Les prestataires désignés dormiront sur les lauriers d'un marché captif, sachant qu'une fois la rente de situation instaurée, toutes les promesses d'efficacité seront vite oubliées. On supprime la capacité du marché des mutuelles, des assureurs et bien sûr des institutions de prévoyance de faire évoluer en permanence ses offres. Les rentes de situation contribueront à financer les dérives justement dénoncées par le député Nicolas Perruchot dans son rapport sur le financement des syndicats. Rapport soigneusement étouffé par la gauche comme par la droite, un scandale français. L’acquisition forcée des bases de données de ces régimes obligatoires permettra aux organismes désignés de revenir sur des offres concurrentes des assureurs et des banques en créant une distorsion de concurrence supplémentaire. Des pans entiers de notre économie risquent de basculer sous un contrôle paritaire centralisé qui a toujours fait la preuve de son inefficacité.

Du dialogue social

Que dire d’un projet de loi qui semble ignorer et même "détricoter" le travail des partenaires sur un point aussi important ?
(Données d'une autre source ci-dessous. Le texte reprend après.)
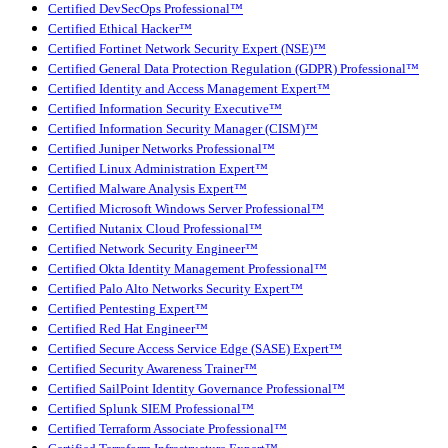
Certified DevSecOps Professional™
Certified Ethical Hacker™
Certified Fortinet Network Security Expert (NSE)™
Certified General Data Protection Regulation (GDPR) Professional™
Certified Identity and Access Management Expert™
Certified Information Security Executive™
Certified Information Security Manager (CISM)™
Certified Juniper Networks Professional™
Certified Linux Administration Expert™
Certified Malware Analysis Expert™
Certified Microsoft Windows Server Professional™
Certified Nutanix Cloud Professional™
Certified Network Security Engineer™
Certified Okta Identity Management Professional™
Certified Palo Alto Networks Security Expert™
Certified Pentesting Expert™
Certified Red Hat Engineer™
Certified Secure Access Service Edge (SASE) Expert™
Certified Security Awareness Trainer™
Certified SailPoint Identity Governance Professional™
Certified Splunk SIEM Professional™
Certified Terraform Associate Professional™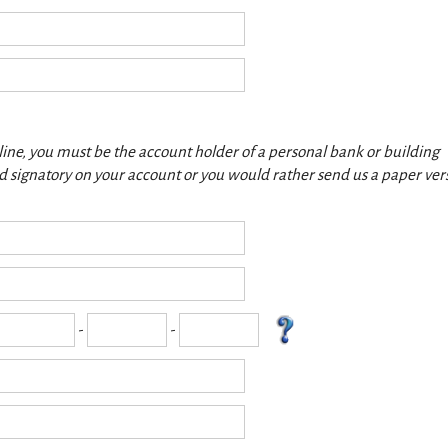
nline, you must be the account holder of a personal bank or building
red signatory on your account or you would rather send us a paper ver
-
-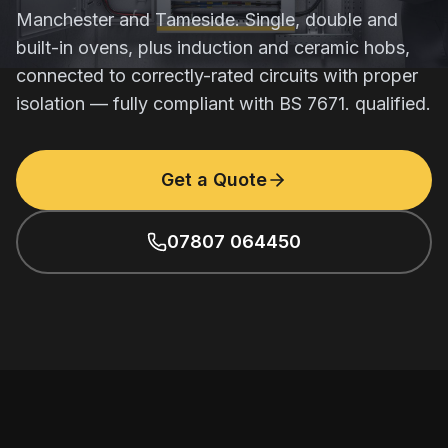
Manchester and Tameside. Single, double and
built-in ovens, plus induction and ceramic hobs,
connected to correctly-rated circuits with proper
isolation — fully compliant with BS 7671. qualified.
Get a Quote
07807 064450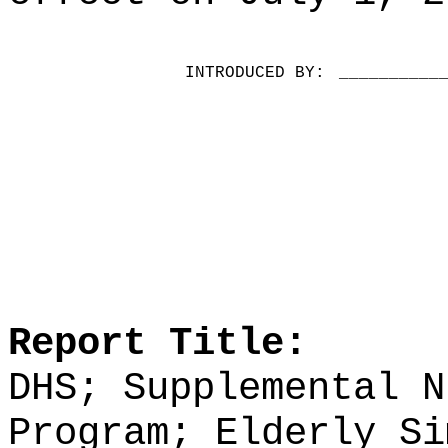
INTRODUCED BY:
__________
Report Title:
DHS;
Supplemental N
Program; Elderly Si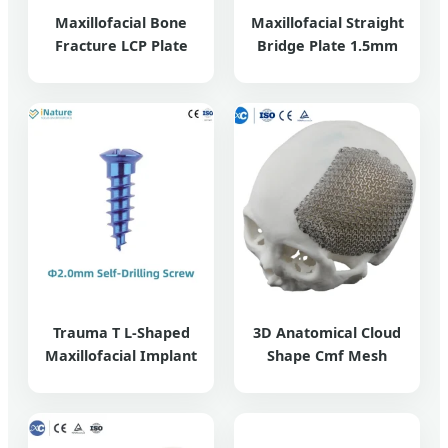
Maxillofacial Bone
Maxillofacial Straight
Fracture LCP Plate
Bridge Plate 1.5mm
Trauma T L-Shaped
3D Anatomical Cloud
Maxillofacial Implant
Shape Cmf Mesh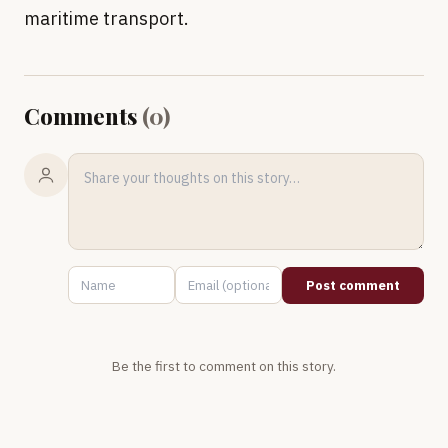
maritime transport.
Comments
(
0
)
Post comment
Be the first to comment on this story.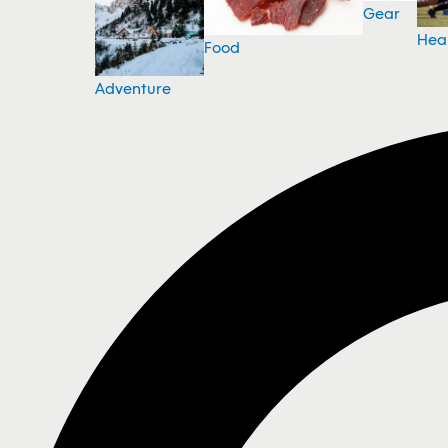
Gear
Hea
Food
Adventure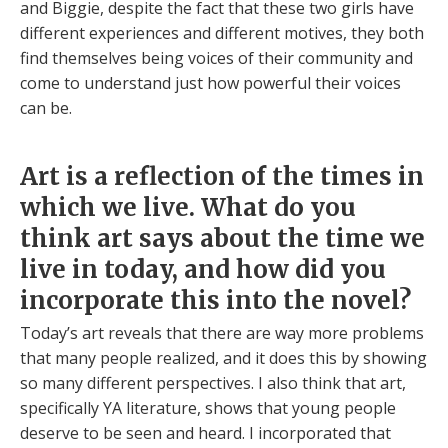
and Biggie, despite the fact that these two girls have
different experiences and different motives, they both
find themselves being voices of their community and
come to understand just how powerful their voices
can be.
Art is a reflection of the times in
which we live. What do you
think art says about the time we
live in today, and how did you
incorporate this into the novel?
Today’s art reveals that there are way more problems
that many people realized, and it does this by showing
so many different perspectives. I also think that art,
specifically YA literature, shows that young people
deserve to be seen and heard. I incorporated that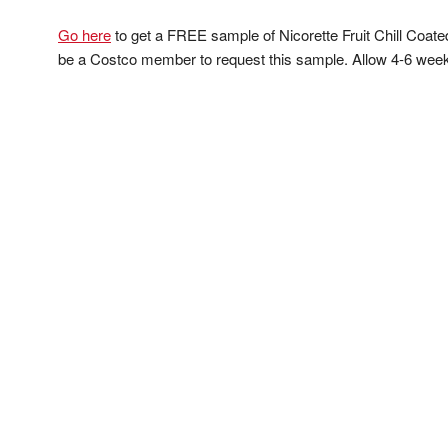
Go here
to get a FREE sample of Nicorette Fruit Chill Coat
be a Costco member to request this sample. Allow 4-6 weeks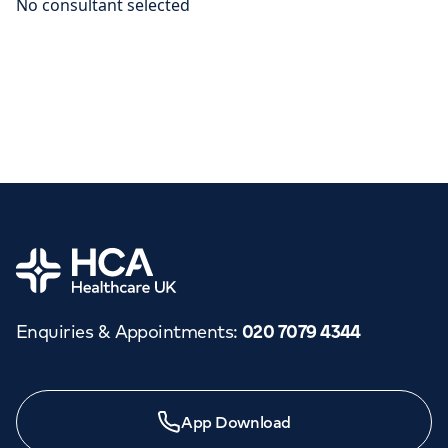
Home
Enquiries & Appointments
:
020 7079 4344
App Download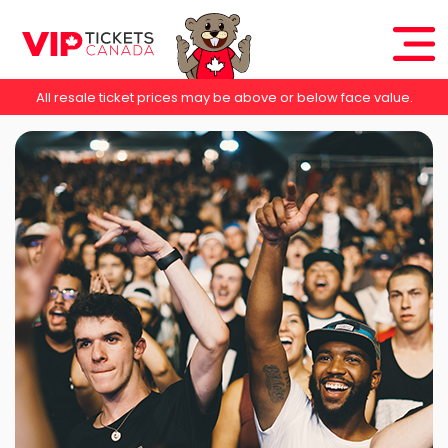
All resale ticket prices may be above or below face value.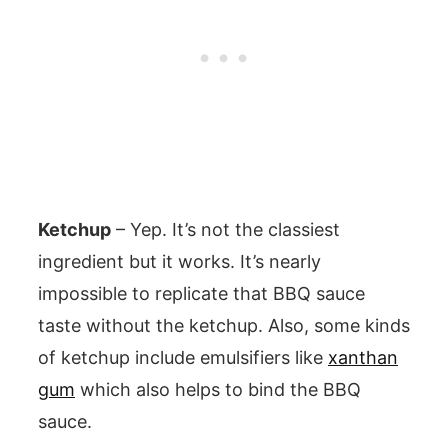
Ketchup
– Yep. It’s not the classiest
ingredient but it works. It’s nearly
impossible to replicate that BBQ sauce
taste without the ketchup. Also, some kinds
of ketchup include emulsifiers like
xanthan
gum
which also helps to bind the BBQ
sauce.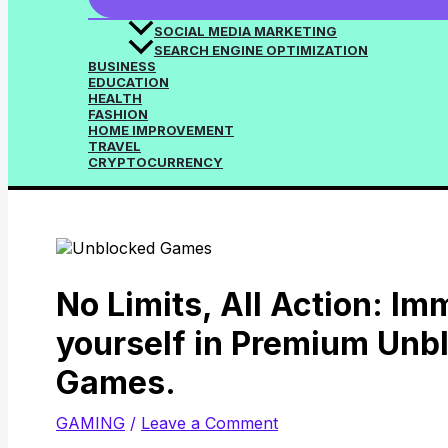
SOCIAL MEDIA MARKETING
SEARCH ENGINE OPTIMIZATION
BUSINESS
EDUCATION
HEALTH
FASHION
HOME IMPROVEMENT
TRAVEL
CRYPTOCURRENCY
No Limits, All Action: I
yourself in Premium Unb
Games.
GAMING
/
Leave a Comment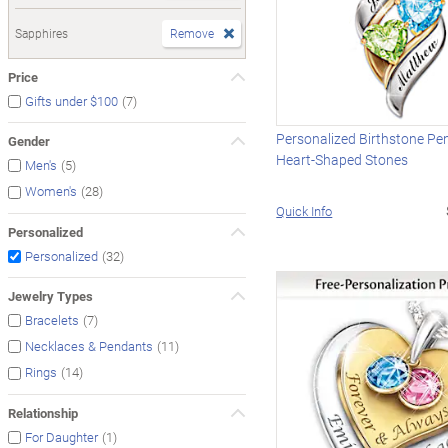
Sapphires
Remove
Price
(7)
Gifts under $100
Personalized Birthstone Pe
Gender
Heart-Shaped Stones
(5)
Men's
(28)
Women's
Quick Info
Personalized
(32)
Personalized
Jewelry Types
(7)
Bracelets
(11)
Necklaces & Pendants
(14)
Rings
Relationship
(1)
For Daughter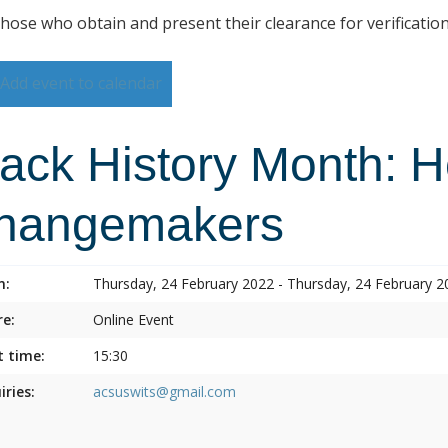
those who obtain and present their clearance for verificatio
Add event to calendar
lack History Month: 
hangemakers
n:
Thursday, 24 February 2022 - Thursday, 24 February 2
e:
Online Event
t time:
15:30
iries:
acsuswits@gmail.com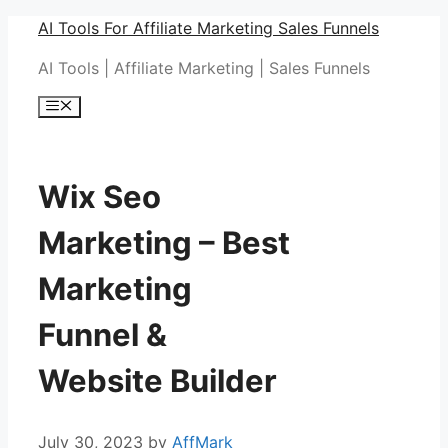
Skip
AI Tools For Affiliate Marketing Sales Funnels
to
AI Tools | Affiliate Marketing | Sales Funnels
content
Menu
Wix Seo
Marketing – Best
Marketing
Funnel &
Website Builder
July 30, 2023
by
AffMark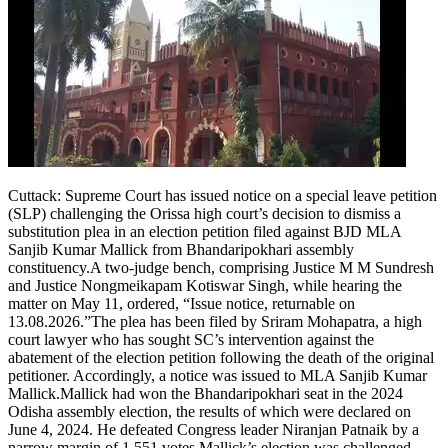
Tech
Contact Us
Business
Odisha News
Cuttack:
Supreme Court has issued notice on a special leave petition
(SLP) challenging the Orissa high court’s decision to dismiss a
substitution plea in an election petition filed against BJD MLA
Sanjib Kumar Mallick from Bhandaripokhari assembly
constituency.
A two-judge bench, comprising Justice M M Sundresh
and Justice Nongmeikapam Kotiswar Singh, while hearing the
matter on May 11, ordered, “Issue notice, returnable on
13.08.2026.”
The plea has been filed by Sriram Mohapatra, a high
court lawyer who has sought SC’s intervention against the
abatement of the election petition following the death of the original
petitioner. Accordingly, a notice was issued to MLA Sanjib Kumar
Mallick.
Mallick had won the Bhandaripokhari seat in the 2024
Odisha assembly election, the results of which were declared on
June 4, 2024. He defeated Congress leader Niranjan Patnaik by a
narrow margin of 1,551 votes.
Mallick’s election was challenged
La tentation est permanente en France de revenir à une économie centralisée et administrée. Non seulement c'est une occasion pour les élus d'interférer, et donc de peser, sur des décisions, renforçant ainsi un pouvoir qu’ils n’ont pas et qu'ils auront de moins en moins. Tout cela dans une certaine bonne foi qui joue sur les peurs de nos concitoyens, peur de la concurrence, peur des nouveaux entrants, peur de redonner de la liberté. La crise en cela est un formidable moteur pour laisser croire que seul l'Etat, ses affidés et leurs grandes manœuvres centralisatrices nous protégeront de tout. Les entreprises et les citoyens y perdent sur tous les plans : au nom du rejet partagé d'un ultra libéralisme dont il n'y a pourtant pas la moindre trace chez nous, on verrouille, on ligote, on grignote les libertés d'entreprendre et tout cela au détriment de la croissance et du dynamisme économique.